What to do => In the entries below, filter for the word "session" and copy every matching line.

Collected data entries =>
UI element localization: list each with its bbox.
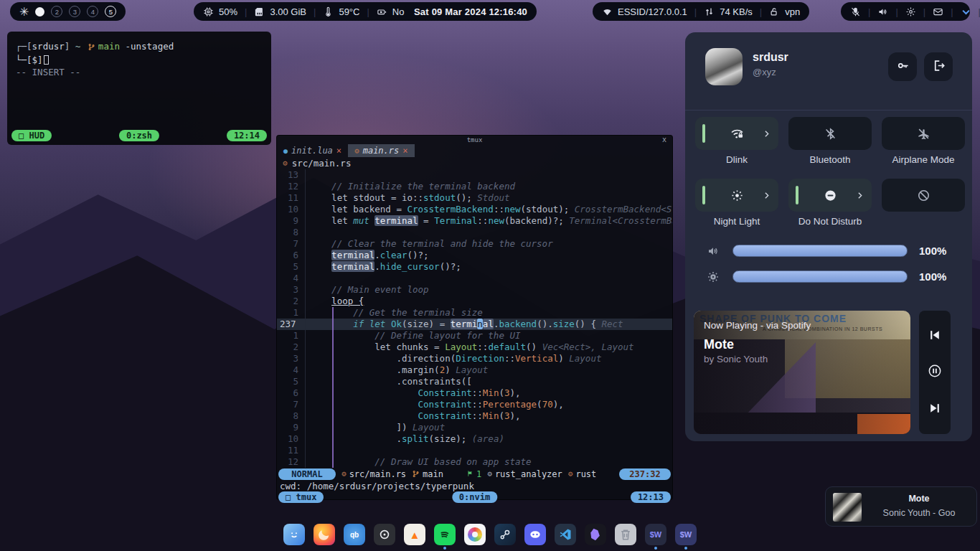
dock-running-indicator [383, 547, 386, 550]
tile-night-light[interactable] [695, 179, 778, 212]
dock-icon-vscode[interactable] [555, 524, 576, 545]
tmux-window-pill[interactable]: 0:zsh [119, 130, 159, 141]
line-number: 12 [277, 181, 306, 192]
dock-icon-sw-terminal-1[interactable]: $W [645, 524, 666, 545]
workspace-2[interactable]: 2 [51, 6, 62, 17]
dock-icon-obsidian[interactable] [585, 524, 606, 545]
vi-mode-indicator: -- INSERT -- [16, 67, 80, 77]
previous-track-button[interactable] [919, 322, 951, 351]
tab-main-rs[interactable]: ⚙ main.rs × [348, 144, 414, 157]
divider [685, 110, 972, 110]
tile-do-not-disturb[interactable] [788, 179, 872, 212]
tab-close-icon[interactable]: × [336, 146, 341, 156]
dock-icon-sw-terminal-2[interactable]: $W [675, 524, 697, 545]
dock-icon-files[interactable] [283, 524, 305, 545]
brightness-slider[interactable] [732, 270, 908, 283]
dock-item-files [283, 524, 305, 550]
control-center-panel: srdusr @xyz DlinkBluetoothAirplane ModeN… [685, 32, 972, 441]
dock-icon-vlc[interactable]: ▲ [404, 524, 425, 545]
active-indicator [702, 186, 705, 204]
dock-running-indicator [353, 547, 356, 550]
line-number: 9 [277, 422, 306, 433]
temperature: 59°C [339, 6, 359, 17]
code-area[interactable]: 1312 // Initialize the terminal backend1… [277, 169, 672, 468]
code-line: 12 // Draw UI based on app state [277, 456, 672, 468]
dock-icon-spotify[interactable] [434, 524, 456, 545]
sun-icon [730, 189, 744, 202]
now-playing-label: Now Playing - via Spotify [704, 320, 811, 331]
tmux-session-pill[interactable]: □ tmux [278, 491, 324, 503]
dock-running-indicator [323, 547, 326, 550]
workspace-3[interactable]: 3 [69, 6, 80, 17]
dock-icon-steam[interactable] [494, 524, 516, 545]
tray-pill: ||||| [841, 2, 970, 21]
dock-icon-trash[interactable] [615, 524, 636, 545]
tmux-session-pill[interactable]: □ HUD [11, 130, 52, 141]
dock-icon-obs[interactable] [374, 524, 395, 545]
dock-item-sw-terminal-1: $W [645, 524, 666, 550]
media-notification[interactable]: Mote Sonic Youth - Goo [825, 486, 977, 527]
tile-bluetooth[interactable] [788, 117, 872, 150]
code-line: 5 terminal.hide_cursor()?; [277, 261, 672, 273]
track-title: Mote [704, 337, 734, 352]
tile-label-night-light: Night Light [695, 216, 778, 227]
key-icon [896, 59, 910, 75]
workspace-switcher: 2345 [35, 6, 116, 17]
tile-dlink[interactable] [695, 117, 778, 150]
status-branch: main [412, 469, 443, 479]
workspace-1[interactable] [35, 7, 44, 17]
dock: qb▲$W$W [0, 524, 980, 550]
volume-icon[interactable] [877, 6, 888, 17]
code-line: 8 Constraint::Min(3), [277, 410, 672, 422]
tile-airplane-mode[interactable] [882, 117, 965, 150]
dock-running-indicator [293, 547, 296, 550]
chevron-down-icon[interactable] [961, 6, 971, 17]
tab-close-icon[interactable]: × [402, 146, 407, 156]
terminal-window[interactable]: ┌─[srdusr] ~ main -unstaged └─[$] -- INS… [7, 32, 271, 145]
line-number: 8 [277, 227, 306, 238]
tab-init-lua[interactable]: ● init.lua × [277, 144, 348, 157]
notification-body: Sonic Youth - Goo [867, 508, 971, 518]
git-status: -unstaged [120, 41, 174, 52]
next-track-button[interactable] [919, 395, 951, 424]
editor-window[interactable]: tmux x ● init.lua × ⚙ main.rs × ⚙ src/ma… [276, 135, 673, 500]
workspace-5[interactable]: 5 [105, 6, 116, 17]
tmux-window-pill[interactable]: 0:nvim [452, 491, 497, 503]
distro-logo-icon: ✳ [19, 5, 29, 19]
window-close-button[interactable]: x [662, 136, 666, 143]
active-indicator [796, 186, 798, 204]
dock-icon-discord[interactable] [524, 524, 546, 545]
lock-open-icon [769, 6, 780, 17]
mail-icon[interactable] [933, 6, 943, 17]
logout-button[interactable] [924, 52, 953, 81]
dock-item-trash [615, 524, 636, 550]
chevron-right-icon[interactable] [762, 191, 771, 200]
rust-gear-icon: ⚙ [283, 159, 288, 168]
code-line: 11 let stdout = io::stdout(); Stdout [277, 192, 672, 204]
previous-track-icon [928, 328, 942, 345]
brightness-icon [707, 270, 720, 283]
chevron-right-icon[interactable] [762, 129, 771, 138]
dock-item-vscode [555, 524, 576, 550]
brightness-value: 100% [919, 270, 946, 283]
pause-button[interactable] [919, 358, 951, 387]
line-number: 1 [277, 330, 306, 342]
mic-muted-icon[interactable] [850, 6, 861, 17]
line-number: 12 [277, 456, 306, 468]
chevron-right-icon[interactable] [855, 191, 864, 200]
dock-icon-firefox[interactable] [314, 524, 335, 545]
network-speed: 74 KB/s [720, 6, 753, 17]
keyring-button[interactable] [888, 52, 917, 81]
settings-gear-icon[interactable] [905, 6, 916, 17]
line-number: 3 [277, 284, 306, 296]
track-artist: by Sonic Youth [704, 354, 768, 364]
system-tray: ||||| [850, 6, 980, 17]
dock-running-indicator [473, 547, 476, 550]
dock-icon-qbittorrent[interactable]: qb [344, 524, 365, 545]
user-name: srdusr [753, 51, 788, 64]
workspace-4[interactable]: 4 [87, 6, 98, 17]
volume-slider[interactable] [732, 245, 908, 257]
line-number: 11 [277, 445, 306, 456]
tile-blocked[interactable] [882, 179, 965, 212]
dock-icon-photos[interactable] [464, 524, 486, 545]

Task solution =>
tmux-session-pill[interactable]: □ tmux [278, 491, 324, 503]
tmux-session-pill[interactable]: □ HUD [11, 130, 52, 141]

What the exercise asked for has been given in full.